» **EXTRACTED MATERIAL**
::::::
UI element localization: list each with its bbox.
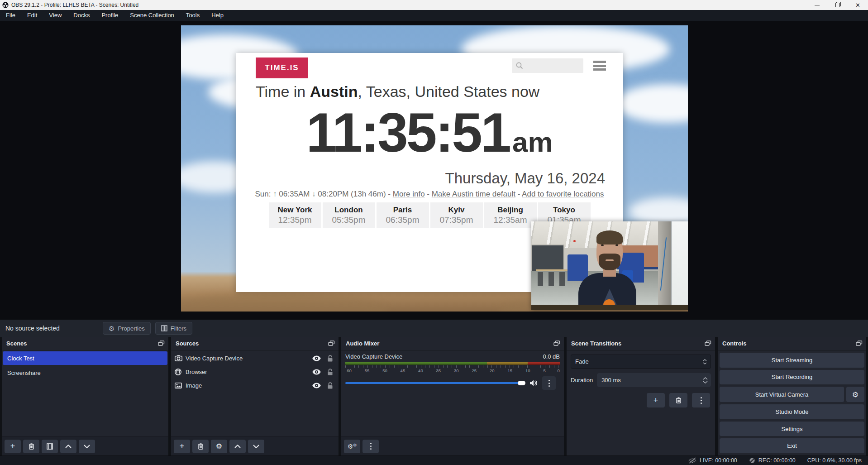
search-input[interactable] [512,58,583,73]
make-default-link[interactable]: Make Austin time default [432,190,515,198]
source-item-browser[interactable]: Browser [171,365,339,379]
city-beijing[interactable]: Beijing 12:35am [484,202,537,228]
window-title: OBS 29.1.2 - Profile: LLHLS BETA - Scene… [11,2,138,8]
menu-view[interactable]: View [43,10,67,21]
menu-tools[interactable]: Tools [180,10,205,21]
unlock-icon[interactable] [327,382,333,389]
chevron-up-icon[interactable] [703,377,708,380]
trash-icon [676,397,682,403]
transition-properties-button[interactable] [692,393,710,407]
image-icon [175,383,182,388]
camera-icon [175,355,182,361]
popout-icon[interactable] [553,340,560,346]
minimize-button[interactable] [807,0,827,10]
scene-move-down-button[interactable] [79,440,95,453]
start-streaming-button[interactable]: Start Streaming [720,353,864,368]
start-virtual-camera-button[interactable]: Start Virtual Camera [720,387,844,402]
menu-docks[interactable]: Docks [67,10,95,21]
remove-transition-button[interactable] [669,393,687,407]
popout-icon[interactable] [705,340,711,346]
properties-button[interactable]: ⚙ Properties [103,322,151,335]
popout-icon[interactable] [328,340,335,346]
date-text: Thursday, May 16, 2024 [445,170,605,187]
virtual-camera-settings-button[interactable]: ⚙ [846,387,864,402]
gear-icon: ⚙ [216,442,222,451]
city-paris[interactable]: Paris 06:35pm [377,202,429,228]
globe-icon [175,369,181,375]
source-properties-button[interactable]: ⚙ [211,440,227,453]
close-button[interactable]: ✕ [848,0,868,10]
kebab-icon [701,397,702,404]
scene-item-clock-test[interactable]: Clock Test [3,351,167,365]
program-canvas[interactable]: TIME.IS Time in Austin, Texas, United St… [181,25,688,312]
meter-ruler [345,365,560,368]
menu-scene-collection[interactable]: Scene Collection [124,10,180,21]
kebab-icon [548,380,550,387]
exit-button[interactable]: Exit [720,438,864,453]
clock-display: 11:35:51am [236,101,623,164]
chevron-down-icon [253,445,259,448]
unlock-icon[interactable] [327,369,333,375]
source-move-up-button[interactable] [229,440,246,453]
meter-tick-labels: -60-55-50-45-40-35-30-25-20-15-10-50 [345,368,560,373]
gear-icon: ⚙ [852,390,858,399]
scene-move-up-button[interactable] [60,440,76,453]
add-transition-button[interactable]: + [647,393,665,407]
volume-slider[interactable] [345,379,525,387]
transition-select[interactable]: Fade [571,355,711,369]
filters-button[interactable]: Filters [155,322,192,335]
add-scene-button[interactable]: + [5,440,21,453]
volume-slider-handle[interactable] [518,381,525,385]
mixer-channel-name: Video Capture Device [345,353,402,360]
unlock-icon[interactable] [327,355,333,362]
advanced-audio-button[interactable]: ⚙⚙ [344,440,360,453]
city-london[interactable]: London 05:35pm [323,202,375,228]
webcam-source[interactable] [531,221,688,310]
chevron-down-icon[interactable] [703,381,708,384]
source-item-video-capture[interactable]: Video Capture Device [171,351,339,365]
mixer-menu-button[interactable] [362,440,379,453]
no-source-selected-label: No source selected [5,325,103,332]
scenes-title: Scenes [6,340,27,347]
settings-button[interactable]: Settings [720,422,864,436]
menu-edit[interactable]: Edit [21,10,43,21]
audio-mixer-dock: Audio Mixer Video Capture Device 0.0 dB … [341,337,564,455]
city-kyiv[interactable]: Kyiv 07:35pm [430,202,483,228]
remove-source-button[interactable] [192,440,209,453]
mixer-level-db: 0.0 dB [543,353,560,360]
mixer-options-button[interactable] [542,376,556,390]
scene-filters-button[interactable] [42,440,58,453]
rec-time: REC: 00:00:00 [758,457,796,464]
restore-button[interactable] [827,0,848,10]
obs-logo-icon [2,2,9,8]
start-recording-button[interactable]: Start Recording [720,370,864,385]
clock-time: 11:35:51 [306,102,510,163]
studio-mode-button[interactable]: Studio Mode [720,404,864,419]
audio-mixer-title: Audio Mixer [346,340,379,347]
timeis-logo: TIME.IS [256,58,308,78]
menu-file[interactable]: File [0,10,21,21]
dock-area: Scenes Clock Test Screenshare + [0,337,868,455]
popout-icon[interactable] [856,340,863,346]
scene-item-screenshare[interactable]: Screenshare [3,366,167,379]
eye-icon[interactable] [312,355,321,361]
more-info-link[interactable]: More info [393,190,425,198]
eye-icon[interactable] [312,369,321,375]
eye-icon[interactable] [312,383,321,388]
source-move-down-button[interactable] [248,440,264,453]
menu-help[interactable]: Help [205,10,229,21]
source-item-image[interactable]: Image [171,379,339,392]
speaker-icon[interactable] [529,379,538,387]
controls-dock: Controls Start Streaming Start Recording… [718,337,866,455]
menu-profile[interactable]: Profile [95,10,124,21]
trash-icon [29,443,34,450]
add-source-button[interactable]: + [174,440,190,453]
hamburger-icon[interactable] [593,61,606,71]
page-title: Time in Austin, Texas, United States now [256,83,604,101]
duration-input[interactable]: 300 ms [597,373,711,387]
favorite-link[interactable]: Add to favorite locations [522,190,604,198]
remove-scene-button[interactable] [23,440,39,453]
popout-icon[interactable] [158,340,165,346]
sun-info: Sun: ↑ 06:35AM ↓ 08:20PM (13h 46m) - Mor… [236,190,623,199]
city-newyork[interactable]: New York 12:35pm [269,202,321,228]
::::::
» **PROBLEM DETAILS**
The word is "volume". Copy every line above where it appears.

» **RESPONSE AREA**
volume-slider[interactable] [345,379,525,387]
volume-slider-handle[interactable] [518,381,525,385]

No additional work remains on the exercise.